EXERCISE DIRECTIONS
Every line with the word "header" in it should be extracted from the data that follows.

RECORD EXTRACTS
┌──

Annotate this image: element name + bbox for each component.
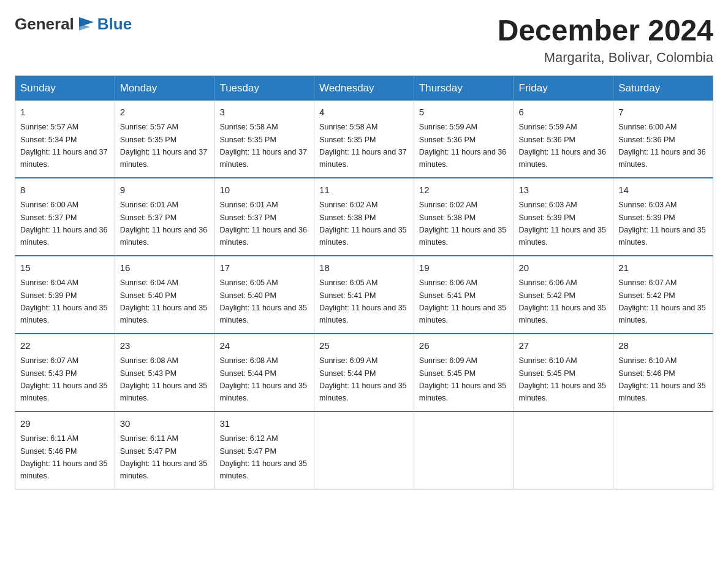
calendar-cell: 22Sunrise: 6:07 AMSunset: 5:43 PMDayligh…: [15, 334, 115, 412]
calendar-cell: 14Sunrise: 6:03 AMSunset: 5:39 PMDayligh…: [613, 178, 713, 256]
day-info: Sunrise: 6:08 AMSunset: 5:43 PMDaylight:…: [120, 356, 207, 402]
calendar-week-row: 22Sunrise: 6:07 AMSunset: 5:43 PMDayligh…: [15, 334, 713, 412]
month-title: December 2024: [498, 15, 713, 47]
calendar-cell: 23Sunrise: 6:08 AMSunset: 5:43 PMDayligh…: [115, 334, 214, 412]
day-info: Sunrise: 6:11 AMSunset: 5:47 PMDaylight:…: [120, 434, 207, 480]
calendar-cell: 21Sunrise: 6:07 AMSunset: 5:42 PMDayligh…: [613, 256, 713, 334]
calendar-cell: 26Sunrise: 6:09 AMSunset: 5:45 PMDayligh…: [414, 334, 514, 412]
calendar-cell: 30Sunrise: 6:11 AMSunset: 5:47 PMDayligh…: [115, 412, 214, 489]
calendar-cell: [414, 412, 514, 489]
day-number: 15: [20, 261, 110, 275]
day-info: Sunrise: 6:02 AMSunset: 5:38 PMDaylight:…: [319, 201, 406, 247]
day-info: Sunrise: 6:03 AMSunset: 5:39 PMDaylight:…: [519, 201, 606, 247]
day-number: 21: [618, 261, 708, 275]
calendar-cell: 18Sunrise: 6:05 AMSunset: 5:41 PMDayligh…: [314, 256, 414, 334]
day-number: 31: [219, 417, 309, 431]
day-info: Sunrise: 5:59 AMSunset: 5:36 PMDaylight:…: [519, 123, 606, 169]
logo-general: General: [15, 15, 74, 34]
calendar-cell: 2Sunrise: 5:57 AMSunset: 5:35 PMDaylight…: [115, 101, 214, 178]
day-info: Sunrise: 6:03 AMSunset: 5:39 PMDaylight:…: [618, 201, 705, 247]
day-info: Sunrise: 5:57 AMSunset: 5:35 PMDaylight:…: [120, 123, 207, 169]
day-info: Sunrise: 6:04 AMSunset: 5:39 PMDaylight:…: [20, 278, 107, 324]
page-header: General Blue December 2024 Margarita, Bo…: [15, 15, 713, 66]
day-number: 28: [618, 339, 708, 353]
calendar-cell: 16Sunrise: 6:04 AMSunset: 5:40 PMDayligh…: [115, 256, 214, 334]
calendar-cell: 24Sunrise: 6:08 AMSunset: 5:44 PMDayligh…: [214, 334, 314, 412]
calendar-cell: 25Sunrise: 6:09 AMSunset: 5:44 PMDayligh…: [314, 334, 414, 412]
day-info: Sunrise: 6:00 AMSunset: 5:36 PMDaylight:…: [618, 123, 705, 169]
day-number: 19: [419, 261, 509, 275]
day-number: 24: [219, 339, 309, 353]
calendar-header-wednesday: Wednesday: [314, 75, 414, 101]
day-number: 16: [120, 261, 210, 275]
day-info: Sunrise: 6:10 AMSunset: 5:46 PMDaylight:…: [618, 356, 705, 402]
day-info: Sunrise: 6:00 AMSunset: 5:37 PMDaylight:…: [20, 201, 107, 247]
day-number: 11: [319, 183, 409, 197]
calendar-cell: [514, 412, 613, 489]
calendar-cell: 29Sunrise: 6:11 AMSunset: 5:46 PMDayligh…: [15, 412, 115, 489]
calendar-cell: 5Sunrise: 5:59 AMSunset: 5:36 PMDaylight…: [414, 101, 514, 178]
day-number: 25: [319, 339, 409, 353]
day-info: Sunrise: 6:12 AMSunset: 5:47 PMDaylight:…: [219, 434, 306, 480]
title-area: December 2024 Margarita, Bolivar, Colomb…: [498, 15, 713, 66]
day-info: Sunrise: 6:01 AMSunset: 5:37 PMDaylight:…: [219, 201, 306, 247]
day-info: Sunrise: 6:06 AMSunset: 5:41 PMDaylight:…: [419, 278, 506, 324]
calendar-cell: 15Sunrise: 6:04 AMSunset: 5:39 PMDayligh…: [15, 256, 115, 334]
day-number: 26: [419, 339, 509, 353]
calendar-cell: 9Sunrise: 6:01 AMSunset: 5:37 PMDaylight…: [115, 178, 214, 256]
calendar-cell: 27Sunrise: 6:10 AMSunset: 5:45 PMDayligh…: [514, 334, 613, 412]
day-number: 6: [519, 105, 609, 120]
day-info: Sunrise: 6:07 AMSunset: 5:42 PMDaylight:…: [618, 278, 705, 324]
day-info: Sunrise: 6:10 AMSunset: 5:45 PMDaylight:…: [519, 356, 606, 402]
logo: General Blue: [15, 15, 132, 34]
calendar-header-thursday: Thursday: [414, 75, 514, 101]
day-number: 10: [219, 183, 309, 197]
day-number: 5: [419, 105, 509, 120]
day-number: 7: [618, 105, 708, 120]
calendar-week-row: 29Sunrise: 6:11 AMSunset: 5:46 PMDayligh…: [15, 412, 713, 489]
calendar-cell: 7Sunrise: 6:00 AMSunset: 5:36 PMDaylight…: [613, 101, 713, 178]
day-info: Sunrise: 5:58 AMSunset: 5:35 PMDaylight:…: [319, 123, 406, 169]
day-info: Sunrise: 6:05 AMSunset: 5:41 PMDaylight:…: [319, 278, 406, 324]
calendar-week-row: 15Sunrise: 6:04 AMSunset: 5:39 PMDayligh…: [15, 256, 713, 334]
location: Margarita, Bolivar, Colombia: [498, 50, 713, 66]
day-info: Sunrise: 5:57 AMSunset: 5:34 PMDaylight:…: [20, 123, 107, 169]
calendar-header-tuesday: Tuesday: [214, 75, 314, 101]
day-number: 22: [20, 339, 110, 353]
calendar-cell: 6Sunrise: 5:59 AMSunset: 5:36 PMDaylight…: [514, 101, 613, 178]
calendar-week-row: 1Sunrise: 5:57 AMSunset: 5:34 PMDaylight…: [15, 101, 713, 178]
calendar-cell: 17Sunrise: 6:05 AMSunset: 5:40 PMDayligh…: [214, 256, 314, 334]
calendar-header-friday: Friday: [514, 75, 613, 101]
calendar-cell: [314, 412, 414, 489]
logo-flag-icon: [78, 16, 95, 33]
day-info: Sunrise: 6:04 AMSunset: 5:40 PMDaylight:…: [120, 278, 207, 324]
day-info: Sunrise: 6:11 AMSunset: 5:46 PMDaylight:…: [20, 434, 107, 480]
calendar-header-sunday: Sunday: [15, 75, 115, 101]
day-info: Sunrise: 6:05 AMSunset: 5:40 PMDaylight:…: [219, 278, 306, 324]
calendar-week-row: 8Sunrise: 6:00 AMSunset: 5:37 PMDaylight…: [15, 178, 713, 256]
day-number: 20: [519, 261, 609, 275]
day-info: Sunrise: 6:07 AMSunset: 5:43 PMDaylight:…: [20, 356, 107, 402]
day-number: 30: [120, 417, 210, 431]
day-number: 9: [120, 183, 210, 197]
calendar-cell: 13Sunrise: 6:03 AMSunset: 5:39 PMDayligh…: [514, 178, 613, 256]
day-number: 13: [519, 183, 609, 197]
calendar-table: SundayMondayTuesdayWednesdayThursdayFrid…: [15, 75, 713, 489]
day-number: 1: [20, 105, 110, 120]
day-number: 4: [319, 105, 409, 120]
day-info: Sunrise: 5:59 AMSunset: 5:36 PMDaylight:…: [419, 123, 506, 169]
day-info: Sunrise: 6:08 AMSunset: 5:44 PMDaylight:…: [219, 356, 306, 402]
logo-blue: Blue: [97, 15, 132, 34]
day-number: 14: [618, 183, 708, 197]
calendar-header-row: SundayMondayTuesdayWednesdayThursdayFrid…: [15, 75, 713, 101]
day-number: 27: [519, 339, 609, 353]
day-number: 3: [219, 105, 309, 120]
day-number: 17: [219, 261, 309, 275]
calendar-cell: 11Sunrise: 6:02 AMSunset: 5:38 PMDayligh…: [314, 178, 414, 256]
calendar-cell: 12Sunrise: 6:02 AMSunset: 5:38 PMDayligh…: [414, 178, 514, 256]
calendar-cell: 20Sunrise: 6:06 AMSunset: 5:42 PMDayligh…: [514, 256, 613, 334]
calendar-cell: 28Sunrise: 6:10 AMSunset: 5:46 PMDayligh…: [613, 334, 713, 412]
calendar-cell: [613, 412, 713, 489]
day-number: 29: [20, 417, 110, 431]
calendar-cell: 8Sunrise: 6:00 AMSunset: 5:37 PMDaylight…: [15, 178, 115, 256]
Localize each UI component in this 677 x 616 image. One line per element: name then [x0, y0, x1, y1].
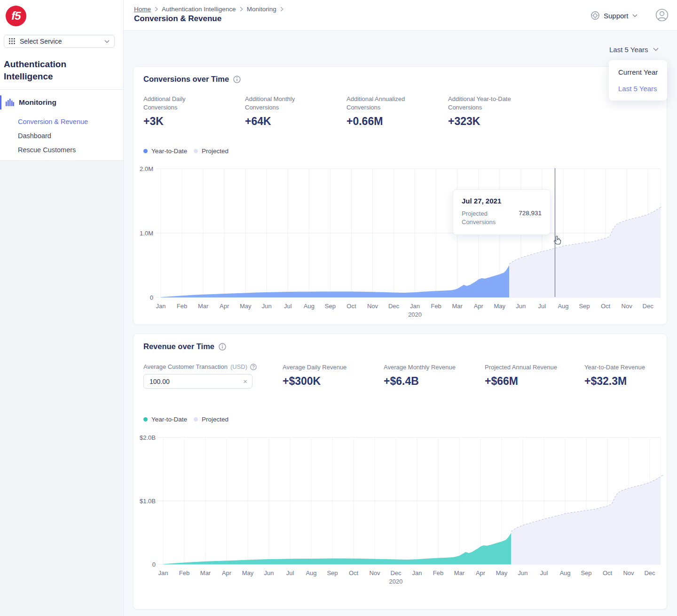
select-service-dropdown[interactable]: Select Service [4, 35, 115, 48]
breadcrumb-chevron-icon [240, 7, 243, 12]
apps-grid-icon [9, 38, 16, 45]
svg-text:Dec: Dec [644, 569, 655, 577]
page-title: Conversion & Revenue [134, 14, 221, 23]
hand-pointer-cursor [553, 235, 563, 248]
breadcrumb: HomeAuthentication IntelligenceMonitorin… [134, 5, 283, 13]
user-icon [655, 8, 669, 22]
legend-label: Year-to-Date [151, 148, 187, 155]
time-range-select[interactable]: Last 5 Years [609, 44, 659, 55]
svg-text:Jan: Jan [156, 303, 166, 310]
sidebar-subitem-dashboard[interactable]: Dashboard [18, 129, 121, 143]
chevron-down-icon [104, 40, 110, 43]
help-icon[interactable] [250, 364, 257, 370]
svg-text:May: May [242, 569, 254, 577]
stat-label: Additional Daily [143, 95, 242, 103]
stat-label: Additional Year-to-Date [448, 95, 547, 103]
breadcrumb-chevron-icon [155, 7, 158, 12]
support-menu[interactable]: Support [590, 9, 638, 22]
svg-text:Apr: Apr [220, 303, 229, 310]
time-range-option-current-year[interactable]: Current Year [609, 64, 667, 80]
svg-text:0: 0 [150, 294, 153, 301]
svg-text:Jan: Jan [412, 569, 422, 577]
conversions-card-title: Conversions over Time [143, 75, 229, 84]
svg-text:Feb: Feb [177, 303, 187, 310]
stat-0.66M: Additional AnnualizedConversions+0.66M [346, 95, 445, 128]
chevron-down-icon [632, 14, 638, 17]
bar-chart-icon [6, 99, 14, 106]
sidebar-item-monitoring[interactable]: Monitoring [0, 95, 123, 109]
conversions-over-time-card: Conversions over Time Additional DailyCo… [133, 66, 667, 325]
svg-text:Nov: Nov [369, 569, 380, 577]
info-icon[interactable] [233, 76, 241, 83]
revenue-area-chart[interactable]: JanFebMarAprMayJunJulAugSepOctNovDecJanF… [134, 430, 668, 590]
svg-text:Dec: Dec [388, 303, 400, 310]
svg-text:1.0M: 1.0M [140, 230, 153, 237]
svg-text:May: May [496, 569, 508, 577]
breadcrumb-item-2[interactable]: Authentication Intelligence [162, 6, 236, 13]
stat-3K: Additional DailyConversions+3K [143, 95, 242, 128]
chart-tooltip: Jul 27, 2021 Projected Conversions 728,9… [453, 189, 551, 235]
revenue-over-time-card: Revenue over Time Average Customer Trans… [133, 334, 667, 609]
user-avatar-button[interactable] [655, 8, 669, 23]
f5-logo[interactable]: f5 [6, 6, 26, 26]
conversions-area-chart[interactable]: JanFebMarAprMayJunJulAugSepOctNovDecJanF… [134, 163, 668, 322]
svg-text:Dec: Dec [643, 303, 654, 310]
legend-dot [143, 417, 148, 421]
svg-text:Sep: Sep [581, 569, 591, 577]
stat-label: Conversions [245, 103, 344, 112]
tooltip-value: 728,931 [519, 210, 542, 226]
svg-text:Mar: Mar [198, 303, 209, 310]
stat-value: +$300K [283, 375, 381, 388]
time-range-value: Last 5 Years [609, 46, 648, 54]
breadcrumb-item-3[interactable]: Monitoring [247, 6, 276, 13]
svg-text:Jul: Jul [286, 569, 294, 577]
svg-text:Mar: Mar [200, 569, 211, 577]
svg-text:Jun: Jun [264, 569, 274, 577]
legend-projected: Projected [194, 148, 228, 155]
monitoring-subnav: Conversion & RevenueDashboardRescue Cust… [18, 115, 121, 157]
transaction-amount-input[interactable]: 100.00 × [143, 374, 252, 389]
stat-label: Conversions [448, 103, 547, 112]
svg-text:Oct: Oct [603, 569, 613, 577]
svg-text:Feb: Feb [431, 303, 441, 310]
legend-year-to-date: Year-to-Date [143, 148, 187, 155]
svg-text:Oct: Oct [346, 303, 356, 310]
clear-input-icon[interactable]: × [243, 378, 247, 385]
svg-text:Jun: Jun [262, 303, 272, 310]
stat-label: Average Monthly Revenue [384, 363, 482, 372]
svg-text:$1.0B: $1.0B [140, 498, 156, 505]
tooltip-date: Jul 27, 2021 [462, 197, 542, 205]
svg-text:Jan: Jan [410, 303, 420, 310]
legend-label: Year-to-Date [151, 416, 187, 423]
svg-text:Mar: Mar [452, 303, 463, 310]
life-ring-icon [590, 11, 600, 20]
svg-text:Apr: Apr [476, 569, 486, 577]
svg-text:Feb: Feb [179, 569, 189, 577]
time-range-option-last-5-years[interactable]: Last 5 Years [609, 80, 667, 97]
svg-text:2020: 2020 [389, 578, 403, 585]
legend-label: Projected [202, 416, 228, 423]
stat-label: Year-to-Date Revenue [584, 363, 677, 372]
svg-text:Sep: Sep [579, 303, 590, 310]
svg-text:Aug: Aug [306, 569, 316, 577]
revenue-legend: Year-to-DateProjected [143, 416, 228, 423]
stat-label: Projected Annual Revenue [485, 363, 583, 372]
sidebar-subitem-rescue-customers[interactable]: Rescue Customers [18, 143, 121, 157]
sidebar-subitem-conversion-revenue[interactable]: Conversion & Revenue [18, 115, 121, 129]
svg-text:May: May [494, 303, 506, 310]
svg-text:Sep: Sep [327, 569, 338, 577]
stat-value: +3K [143, 115, 242, 128]
svg-text:Aug: Aug [558, 303, 568, 310]
transaction-amount-value: 100.00 [150, 378, 243, 385]
stat-label: Average Daily Revenue [283, 363, 381, 372]
legend-label: Projected [202, 148, 228, 155]
chart-crosshair-line [555, 168, 555, 297]
product-title: Authentication Intelligence [4, 58, 102, 83]
info-icon[interactable] [219, 343, 226, 351]
svg-text:Sep: Sep [325, 303, 336, 310]
stat-label: Additional Annualized [346, 95, 445, 103]
breadcrumb-item-1[interactable]: Home [134, 6, 151, 13]
legend-year-to-date: Year-to-Date [143, 416, 187, 423]
svg-text:Aug: Aug [559, 569, 570, 577]
stat-value: +$6.4B [384, 375, 482, 388]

└──

EXERCISE RESPONSE
page-header: General Blue December 2024 Margarita, Bo…: [15, 15, 713, 66]
calendar-header-wednesday: Wednesday: [314, 75, 414, 101]
calendar-header-thursday: Thursday: [414, 75, 514, 101]
calendar-header-tuesday: Tuesday: [214, 75, 314, 101]
calendar-header-friday: Friday: [514, 75, 613, 101]
calendar-header-sunday: Sunday: [15, 75, 115, 101]
calendar-header-row: SundayMondayTuesdayWednesdayThursdayFrid…: [15, 75, 713, 101]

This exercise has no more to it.